ACTIVITY —
Repeat each record below exactly as given.

Saved entries —
- - - - -

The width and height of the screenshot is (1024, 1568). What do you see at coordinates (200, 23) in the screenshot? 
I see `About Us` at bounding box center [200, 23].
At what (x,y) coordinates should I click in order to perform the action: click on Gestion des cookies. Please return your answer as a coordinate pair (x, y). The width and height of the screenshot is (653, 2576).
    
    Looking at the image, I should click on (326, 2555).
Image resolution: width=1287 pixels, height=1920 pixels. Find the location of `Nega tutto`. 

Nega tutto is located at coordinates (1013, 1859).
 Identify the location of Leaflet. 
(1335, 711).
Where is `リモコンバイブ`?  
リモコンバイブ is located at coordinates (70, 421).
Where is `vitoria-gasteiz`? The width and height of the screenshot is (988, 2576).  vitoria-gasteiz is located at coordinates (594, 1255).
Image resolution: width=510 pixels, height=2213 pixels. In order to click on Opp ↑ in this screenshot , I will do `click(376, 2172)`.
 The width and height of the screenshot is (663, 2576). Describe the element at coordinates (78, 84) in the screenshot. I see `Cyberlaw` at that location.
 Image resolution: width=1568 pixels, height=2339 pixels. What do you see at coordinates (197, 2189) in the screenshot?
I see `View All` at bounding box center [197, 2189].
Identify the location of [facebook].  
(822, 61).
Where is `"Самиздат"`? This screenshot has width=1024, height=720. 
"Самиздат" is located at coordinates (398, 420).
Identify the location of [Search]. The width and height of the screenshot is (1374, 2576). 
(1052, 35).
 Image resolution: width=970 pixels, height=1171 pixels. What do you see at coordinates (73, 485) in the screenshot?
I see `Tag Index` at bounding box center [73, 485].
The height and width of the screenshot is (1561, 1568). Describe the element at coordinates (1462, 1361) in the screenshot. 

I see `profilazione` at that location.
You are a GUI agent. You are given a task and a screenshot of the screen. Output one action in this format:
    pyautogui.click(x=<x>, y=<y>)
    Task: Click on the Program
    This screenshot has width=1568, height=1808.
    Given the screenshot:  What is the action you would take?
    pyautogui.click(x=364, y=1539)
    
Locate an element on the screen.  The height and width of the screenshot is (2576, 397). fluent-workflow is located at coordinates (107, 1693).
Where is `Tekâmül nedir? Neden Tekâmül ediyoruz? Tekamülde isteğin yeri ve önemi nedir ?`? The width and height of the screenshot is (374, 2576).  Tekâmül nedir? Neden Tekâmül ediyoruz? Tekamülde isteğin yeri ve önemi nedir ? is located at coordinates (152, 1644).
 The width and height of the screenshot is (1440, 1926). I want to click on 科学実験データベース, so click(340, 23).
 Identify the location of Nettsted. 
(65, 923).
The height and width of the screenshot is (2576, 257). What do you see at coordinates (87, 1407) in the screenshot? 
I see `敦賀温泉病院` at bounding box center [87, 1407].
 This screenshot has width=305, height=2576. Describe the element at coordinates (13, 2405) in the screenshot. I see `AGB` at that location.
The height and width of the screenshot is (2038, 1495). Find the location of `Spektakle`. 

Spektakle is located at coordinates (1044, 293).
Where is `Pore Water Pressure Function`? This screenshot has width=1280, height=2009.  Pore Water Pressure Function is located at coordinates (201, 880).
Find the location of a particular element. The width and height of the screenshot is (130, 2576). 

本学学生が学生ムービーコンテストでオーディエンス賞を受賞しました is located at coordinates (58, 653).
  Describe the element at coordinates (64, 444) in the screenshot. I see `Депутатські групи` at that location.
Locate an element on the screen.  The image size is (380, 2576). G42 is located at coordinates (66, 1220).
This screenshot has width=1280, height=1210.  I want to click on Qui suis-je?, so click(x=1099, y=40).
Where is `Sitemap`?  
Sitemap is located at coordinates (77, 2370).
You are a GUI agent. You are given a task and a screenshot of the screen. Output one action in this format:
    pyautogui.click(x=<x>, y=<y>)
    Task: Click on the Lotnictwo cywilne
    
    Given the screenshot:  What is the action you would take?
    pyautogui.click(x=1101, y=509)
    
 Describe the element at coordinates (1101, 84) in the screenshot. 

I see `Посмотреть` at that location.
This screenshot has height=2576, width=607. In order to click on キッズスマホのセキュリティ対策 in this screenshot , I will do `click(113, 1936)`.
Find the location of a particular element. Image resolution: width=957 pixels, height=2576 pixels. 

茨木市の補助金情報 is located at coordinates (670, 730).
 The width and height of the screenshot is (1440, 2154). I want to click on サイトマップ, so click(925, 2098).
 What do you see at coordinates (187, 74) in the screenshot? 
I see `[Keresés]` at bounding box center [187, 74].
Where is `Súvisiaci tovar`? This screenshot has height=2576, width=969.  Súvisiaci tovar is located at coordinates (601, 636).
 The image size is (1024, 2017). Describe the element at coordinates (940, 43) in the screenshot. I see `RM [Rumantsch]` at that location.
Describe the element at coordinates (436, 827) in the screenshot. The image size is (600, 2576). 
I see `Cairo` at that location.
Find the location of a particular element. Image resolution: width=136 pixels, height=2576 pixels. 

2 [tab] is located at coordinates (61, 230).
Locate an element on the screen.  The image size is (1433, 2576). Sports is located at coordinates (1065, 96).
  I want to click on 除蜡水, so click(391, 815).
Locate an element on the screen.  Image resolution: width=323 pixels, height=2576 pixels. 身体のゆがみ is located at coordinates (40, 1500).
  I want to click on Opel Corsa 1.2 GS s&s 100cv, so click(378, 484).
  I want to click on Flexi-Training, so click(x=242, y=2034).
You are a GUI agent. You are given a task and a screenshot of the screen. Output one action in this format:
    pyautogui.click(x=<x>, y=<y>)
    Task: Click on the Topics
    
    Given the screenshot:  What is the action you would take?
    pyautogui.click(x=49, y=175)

- - - - -

SOLUTION TO THE PROBLEM —
The width and height of the screenshot is (1024, 1568). What do you see at coordinates (200, 23) in the screenshot? 
I see `About Us` at bounding box center [200, 23].
At what (x,y) coordinates should I click in order to perform the action: click on Gestion des cookies. Please return your answer as a coordinate pair (x, y). The width and height of the screenshot is (653, 2576).
    
    Looking at the image, I should click on (326, 2555).
Image resolution: width=1287 pixels, height=1920 pixels. Find the location of `Nega tutto`. 

Nega tutto is located at coordinates (1013, 1859).
 Identify the location of Leaflet. 
(1335, 711).
Where is `リモコンバイブ`?  
リモコンバイブ is located at coordinates (70, 421).
Where is `vitoria-gasteiz`? The width and height of the screenshot is (988, 2576).  vitoria-gasteiz is located at coordinates (594, 1255).
Image resolution: width=510 pixels, height=2213 pixels. In order to click on Opp ↑ in this screenshot , I will do `click(376, 2172)`.
 The width and height of the screenshot is (663, 2576). Describe the element at coordinates (78, 84) in the screenshot. I see `Cyberlaw` at that location.
 Image resolution: width=1568 pixels, height=2339 pixels. What do you see at coordinates (197, 2189) in the screenshot?
I see `View All` at bounding box center [197, 2189].
Identify the location of [facebook].  
(822, 61).
Where is `"Самиздат"`? This screenshot has width=1024, height=720. 
"Самиздат" is located at coordinates (398, 420).
Identify the location of [Search]. The width and height of the screenshot is (1374, 2576). 
(1052, 35).
 Image resolution: width=970 pixels, height=1171 pixels. What do you see at coordinates (73, 485) in the screenshot?
I see `Tag Index` at bounding box center [73, 485].
The height and width of the screenshot is (1561, 1568). Describe the element at coordinates (1462, 1361) in the screenshot. 

I see `profilazione` at that location.
You are a GUI agent. You are given a task and a screenshot of the screen. Output one action in this format:
    pyautogui.click(x=<x>, y=<y>)
    Task: Click on the Program
    This screenshot has width=1568, height=1808.
    Given the screenshot:  What is the action you would take?
    pyautogui.click(x=364, y=1539)
    
Locate an element on the screen.  The height and width of the screenshot is (2576, 397). fluent-workflow is located at coordinates (107, 1693).
Where is `Tekâmül nedir? Neden Tekâmül ediyoruz? Tekamülde isteğin yeri ve önemi nedir ?`? The width and height of the screenshot is (374, 2576).  Tekâmül nedir? Neden Tekâmül ediyoruz? Tekamülde isteğin yeri ve önemi nedir ? is located at coordinates (152, 1644).
 The width and height of the screenshot is (1440, 1926). I want to click on 科学実験データベース, so click(340, 23).
 Identify the location of Nettsted. 
(65, 923).
The height and width of the screenshot is (2576, 257). What do you see at coordinates (87, 1407) in the screenshot? 
I see `敦賀温泉病院` at bounding box center [87, 1407].
 This screenshot has width=305, height=2576. Describe the element at coordinates (13, 2405) in the screenshot. I see `AGB` at that location.
The height and width of the screenshot is (2038, 1495). Find the location of `Spektakle`. 

Spektakle is located at coordinates (1044, 293).
Where is `Pore Water Pressure Function`? This screenshot has width=1280, height=2009.  Pore Water Pressure Function is located at coordinates (201, 880).
Find the location of a particular element. The width and height of the screenshot is (130, 2576). 

本学学生が学生ムービーコンテストでオーディエンス賞を受賞しました is located at coordinates (58, 653).
  Describe the element at coordinates (64, 444) in the screenshot. I see `Депутатські групи` at that location.
Locate an element on the screen.  The image size is (380, 2576). G42 is located at coordinates (66, 1220).
This screenshot has width=1280, height=1210.  I want to click on Qui suis-je?, so click(x=1099, y=40).
Where is `Sitemap`?  
Sitemap is located at coordinates (77, 2370).
You are a GUI agent. You are given a task and a screenshot of the screen. Output one action in this format:
    pyautogui.click(x=<x>, y=<y>)
    Task: Click on the Lotnictwo cywilne
    
    Given the screenshot:  What is the action you would take?
    pyautogui.click(x=1101, y=509)
    
 Describe the element at coordinates (1101, 84) in the screenshot. 

I see `Посмотреть` at that location.
This screenshot has height=2576, width=607. In order to click on キッズスマホのセキュリティ対策 in this screenshot , I will do `click(113, 1936)`.
Find the location of a particular element. Image resolution: width=957 pixels, height=2576 pixels. 

茨木市の補助金情報 is located at coordinates (670, 730).
 The width and height of the screenshot is (1440, 2154). I want to click on サイトマップ, so click(925, 2098).
 What do you see at coordinates (187, 74) in the screenshot? 
I see `[Keresés]` at bounding box center [187, 74].
Where is `Súvisiaci tovar`? This screenshot has height=2576, width=969.  Súvisiaci tovar is located at coordinates (601, 636).
 The image size is (1024, 2017). Describe the element at coordinates (940, 43) in the screenshot. I see `RM [Rumantsch]` at that location.
Describe the element at coordinates (436, 827) in the screenshot. The image size is (600, 2576). 
I see `Cairo` at that location.
Find the location of a particular element. Image resolution: width=136 pixels, height=2576 pixels. 

2 [tab] is located at coordinates (61, 230).
Locate an element on the screen.  The image size is (1433, 2576). Sports is located at coordinates (1065, 96).
  I want to click on 除蜡水, so click(391, 815).
Locate an element on the screen.  Image resolution: width=323 pixels, height=2576 pixels. 身体のゆがみ is located at coordinates (40, 1500).
  I want to click on Opel Corsa 1.2 GS s&s 100cv, so click(378, 484).
  I want to click on Flexi-Training, so click(x=242, y=2034).
You are a GUI agent. You are given a task and a screenshot of the screen. Output one action in this format:
    pyautogui.click(x=<x>, y=<y>)
    Task: Click on the Topics
    
    Given the screenshot:  What is the action you would take?
    pyautogui.click(x=49, y=175)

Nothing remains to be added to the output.